Entries shown
--

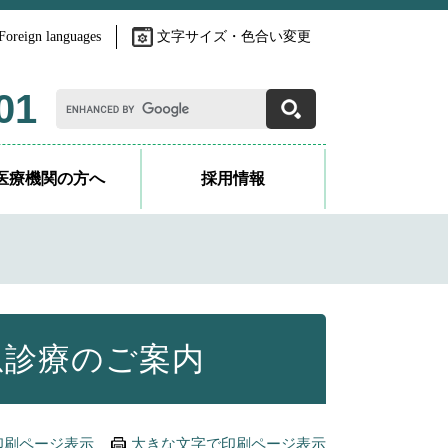
Foreign languages
文字サイズ・色合い変更
G
01
o
o
g
l
医療機関の方へ
採用情報
e
カ
ス
タ
ム
検
索
急診療のご案内
印刷ページ表示
大きな文字で印刷ページ表示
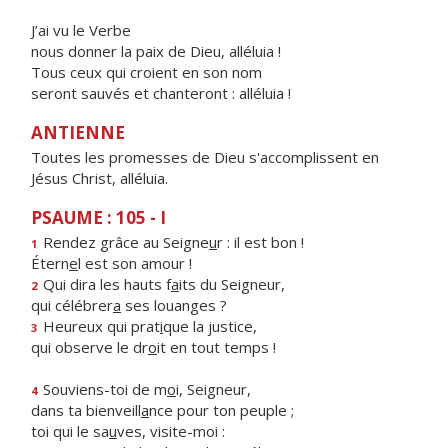
J’ai vu le Verbe
nous donner la paix de Dieu, alléluia !
Tous ceux qui croient en son nom
seront sauvés et chanteront : alléluia !
ANTIENNE
Toutes les promesses de Dieu s'accomplissent en
Jésus Christ, alléluia.
PSAUME : 105 - I
Rendez grâce au Seigne
u
r : il est bon !
1
Étern
e
l est son amour !
Qui dira les hauts f
a
its du Seigneur,
2
qui célébrer
a
ses louanges ?
Heureux qui prat
i
que la justice,
3
qui observe le dr
o
it en tout temps !
Souviens-toi de m
o
i, Seigneur,
4
dans ta bienveill
a
nce pour ton peuple ;
toi qui le sa
u
ves, visite-moi :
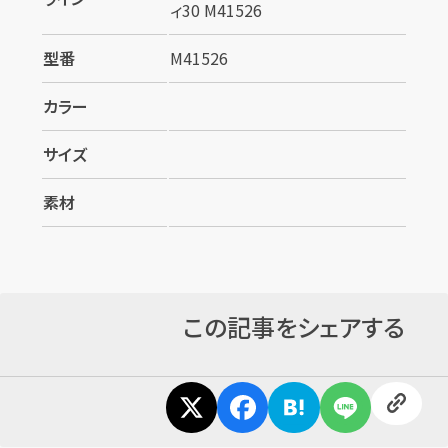
ィ30 M41526
型番
M41526
カラー
サイズ
カンタン
無料
素材
この記事をシェアする
1
最短
分！
今すぐ査定金額をお伝えいたします
まずは
お電話
で
無料査定
【総合受付】24時間・年中無休(年末年始除く)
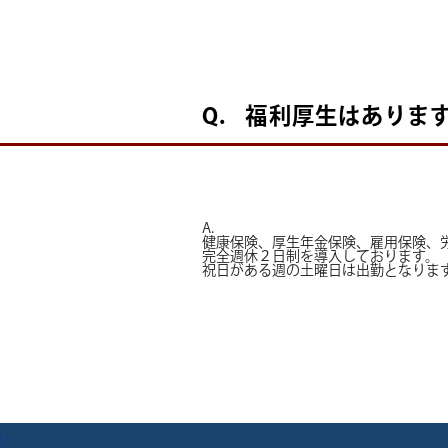
Q.
福利厚生はありま
A.
健康保険、厚生年金保険、雇用保険、
完全週休２日制を導入しております。
祝日がある週の土曜日は出勤となりま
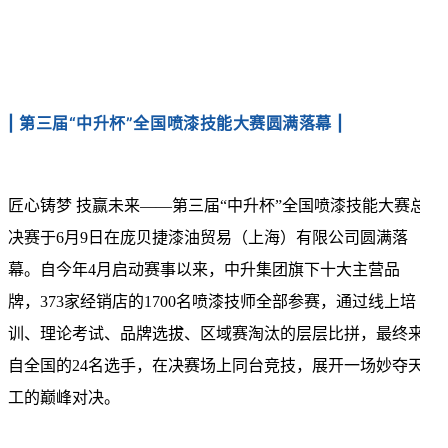
| 第三届“中升杯”全国喷漆技能大赛圆满落幕
|
匠心铸梦 技赢未来——第三届“中升杯”全国喷漆技能大赛总
决赛于6月9日在庞贝捷漆油贸易（上海）有限公司圆满落
幕。自今年4月启动赛事以来，中升集团旗下十大主营品
牌，373家经销店的1700名喷漆技师全部参赛，通过线上培
训、理论考试、品牌选拔、区域赛淘汰的层层比拼，最终来
自全国的24名选手，在决赛场上同台竞技，展开一场妙夺天
工的巅峰对决。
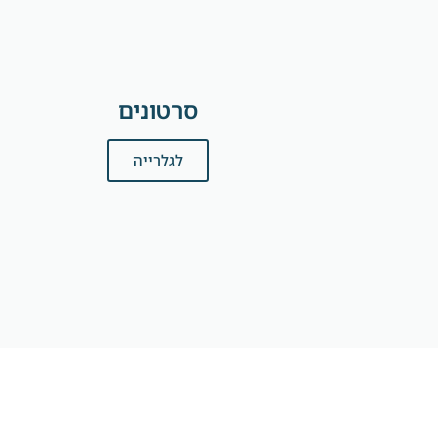
סרטונים
לגלרייה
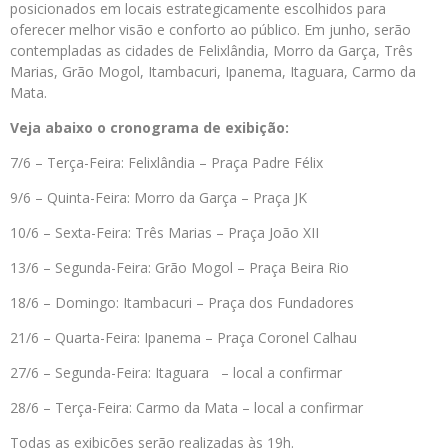
posicionados em locais estrategicamente escolhidos para
oferecer melhor visão e conforto ao público. Em junho, serão
contempladas as cidades de Felixlândia, Morro da Garça, Três
Marias, Grão Mogol, Itambacuri, Ipanema, Itaguara, Carmo da
Mata.
Veja abaixo o cronograma de exibição:
7/6 – Terça-Feira: Felixlândia – Praça Padre Félix
9/6 – Quinta-Feira: Morro da Garça – Praça JK
10/6 – Sexta-Feira: Três Marias – Praça João XII
13/6 – Segunda-Feira: Grão Mogol – Praça Beira Rio
18/6 – Domingo: Itambacuri – Praça dos Fundadores
21/6 – Quarta-Feira: Ipanema – Praça Coronel Calhau
27/6 – Segunda-Feira: Itaguara – local a confirmar
28/6 – Terça-Feira: Carmo da Mata – local a confirmar
Todas as exibições serão realizadas às 19h.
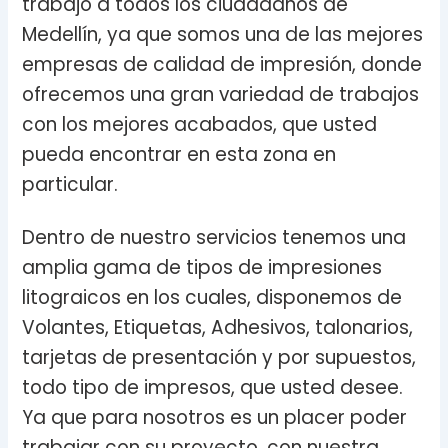
trabajo a todos los ciudadanos de
Medellín, ya que somos una de las mejores
empresas de calidad de impresión, donde
ofrecemos una gran variedad de trabajos
con los mejores acabados, que usted
pueda encontrar en esta zona en
particular.
Dentro de nuestro servicios tenemos una
amplia gama de tipos de impresiones
litograicos en los cuales, disponemos de
Volantes, Etiquetas, Adhesivos, talonarios,
tarjetas de presentación y por supuestos,
todo tipo de impresos, que usted desee.
Ya que para nosotros es un placer poder
trabajar con su proyecto, con nuestra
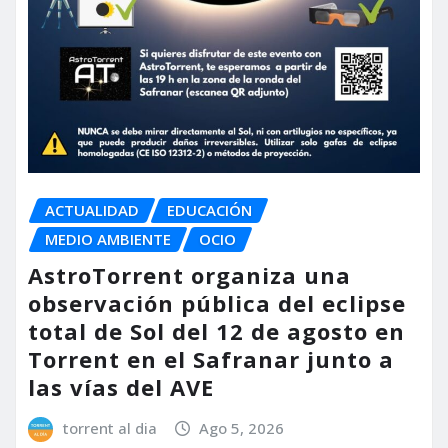
ACTUALIDAD
EDUCACIÓN
MEDIO AMBIENTE
OCIO
AstroTorrent organiza una
observación pública del eclipse
total de Sol del 12 de agosto en
Torrent en el Safranar junto a
las vías del AVE
torrent al dia
Ago 5, 2026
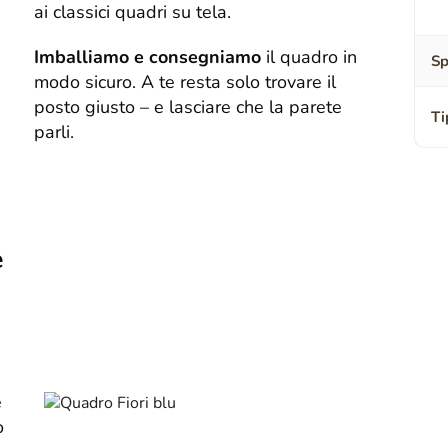
ai classici quadri su tela.
Imballiamo e consegniamo
il quadro in
Sp
modo sicuro. A te resta solo trovare il
posto giusto – e lasciare che la parete
Ti
parli.
e
e
o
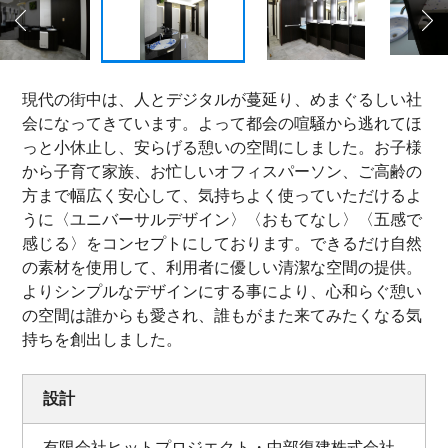
現代の街中は、人とデジタルが蔓延り、めまぐるしい社
会になってきています。よって都会の喧騒から逃れてほ
っと小休止し、安らげる憩いの空間にしました。お子様
から子育て家族、お忙しいオフィスパーソン、ご高齢の
方まで幅広く安心して、気持ちよく使っていただけるよ
うに〈ユニバーサルデザイン〉〈おもてなし〉〈五感で
感じる〉をコンセプトにしております。できるだけ自然
の素材を使用して、利用者に優しい清潔な空間の提供。
よりシンプルなデザインにする事により、心和らぐ憩い
の空間は誰からも愛され、誰もがまた来てみたくなる気
持ちを創出しました。
設計
有限会社ヒットプロジエクト・中部復建株式会社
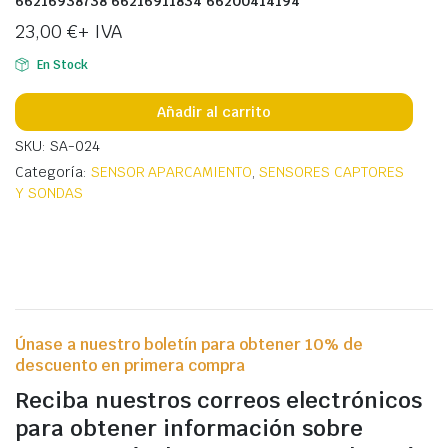
66216938738 66216911834 66200414194
23,00
€
+ IVA
En Stock
Añadir al carrito
SKU: SA-024
Categoría:
SENSOR APARCAMIENTO
,
SENSORES CAPTORES
Y SONDAS
Únase a nuestro boletín para obtener 10% de
descuento en primera compra
Reciba nuestros correos electrónicos
para obtener información sobre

--

Brief
I'd like the material above repeated exactly, with the pictures omitted.

Your solution
Foreign languages
文字サイズ・色合い変更
G
01
o
o
g
l
医療機関の方へ
採用情報
e
カ
ス
タ
ム
検
索
急診療のご案内
印刷ページ表示
大きな文字で印刷ページ表示
J’ai vu le Verbe
nous donner la paix de Dieu, alléluia !
Tous ceux qui croient en son nom
seront sauvés et chanteront : alléluia !
ANTIENNE
Toutes les promesses de Dieu s'accomplissent en
Jésus Christ, alléluia.
PSAUME : 105 - I
Rendez grâce au Seigne
u
r : il est bon !
1
Étern
e
l est son amour !
Qui dira les hauts f
a
its du Seigneur,
2
qui célébrer
a
ses louanges ?
Heureux qui prat
i
que la justice,
3
qui observe le dr
o
it en tout temps !
Souviens-toi de m
o
i, Seigneur,
4
dans ta bienveill
a
nce pour ton peuple ;
toi qui le sa
u
ves, visite-moi :
ィ30 M41526
型番
M41526
カラー
サイズ
カンタン
無料
素材
この記事をシェアする
1
最短
分！
今すぐ査定金額をお伝えいたします
まずは
お電話
で
無料査定
【総合受付】24時間・年中無休(年末年始除く)
Q.
福利厚生はありま
A.
健康保険、厚生年金保険、雇用保険、
完全週休２日制を導入しております。
祝日がある週の土曜日は出勤となりま
| 第三届“中升杯”全国喷漆技能大赛圆满落幕
|
匠心铸梦 技赢未来——第三届“中升杯”全国喷漆技能大赛总
决赛于6月9日在庞贝捷漆油贸易（上海）有限公司圆满落
幕。自今年4月启动赛事以来，中升集团旗下十大主营品
牌，373家经销店的1700名喷漆技师全部参赛，通过线上培
训、理论考试、品牌选拔、区域赛淘汰的层层比拼，最终来
自全国的24名选手，在决赛场上同台竞技，展开一场妙夺天
工的巅峰对决。
סרטונים
לגלרייה
posicionados em locais estrategicamente escolhidos para
oferecer melhor visão e conforto ao público. Em junho, serão
contempladas as cidades de Felixlândia, Morro da Garça, Três
Marias, Grão Mogol, Itambacuri, Ipanema, Itaguara, Carmo da
Mata.
Veja abaixo o cronograma de exibição:
7/6 – Terça-Feira: Felixlândia – Praça Padre Félix
9/6 – Quinta-Feira: Morro da Garça – Praça JK
10/6 – Sexta-Feira: Três Marias – Praça João XII
13/6 – Segunda-Feira: Grão Mogol – Praça Beira Rio
18/6 – Domingo: Itambacuri – Praça dos Fundadores
21/6 – Quarta-Feira: Ipanema – Praça Coronel Calhau
27/6 – Segunda-Feira: Itaguara – local a confirmar
28/6 – Terça-Feira: Carmo da Mata – local a confirmar
Todas as exibições serão realizadas às 19h.
trabajo a todos los ciudadanos de
Medellín, ya que somos una de las mejores
empresas de calidad de impresión, donde
ofrecemos una gran variedad de trabajos
con los mejores acabados, que usted
pueda encontrar en esta zona en
particular.
Dentro de nuestro servicios tenemos una
amplia gama de tipos de impresiones
litograicos en los cuales, disponemos de
Volantes, Etiquetas, Adhesivos, talonarios,
tarjetas de presentación y por supuestos,
todo tipo de impresos, que usted desee.
Ya que para nosotros es un placer poder
trabajar con su proyecto, con nuestra
ACTUALIDAD
EDUCACIÓN
MEDIO AMBIENTE
OCIO
AstroTorrent organiza una
observación pública del eclipse
total de Sol del 12 de agosto en
Torrent en el Safranar junto a
las vías del AVE
torrent al dia
Ago 5, 2026
ai classici quadri su tela.
Imballiamo e consegniamo
il quadro in
Sp
modo sicuro. A te resta solo trovare il
posto giusto – e lasciare che la parete
Ti
parli.
e
e
o
現代の街中は、人とデジタルが蔓延り、めまぐるしい社
会になってきています。よって都会の喧騒から逃れてほ
っと小休止し、安らげる憩いの空間にしました。お子様
から子育て家族、お忙しいオフィスパーソン、ご高齢の
方まで幅広く安心して、気持ちよく使っていただけるよ
うに〈ユニバーサルデザイン〉〈おもてなし〉〈五感で
感じる〉をコンセプトにしております。できるだけ自然
の素材を使用して、利用者に優しい清潔な空間の提供。
よりシンプルなデザインにする事により、心和らぐ憩い
の空間は誰からも愛され、誰もがまた来てみたくなる気
持ちを創出しました。
設計
有限会社ヒットプロジエクト・中部復建株式会社
66216938738 66216911834 66200414194
23,00
€
+ IVA
En Stock
Añadir al carrito
SKU: SA-024
Categoría:
SENSOR APARCAMIENTO
,
SENSORES CAPTORES
Y SONDAS
Únase a nuestro boletín para obtener 10% de
descuento en primera compra
Reciba nuestros correos electrónicos
para obtener información sobre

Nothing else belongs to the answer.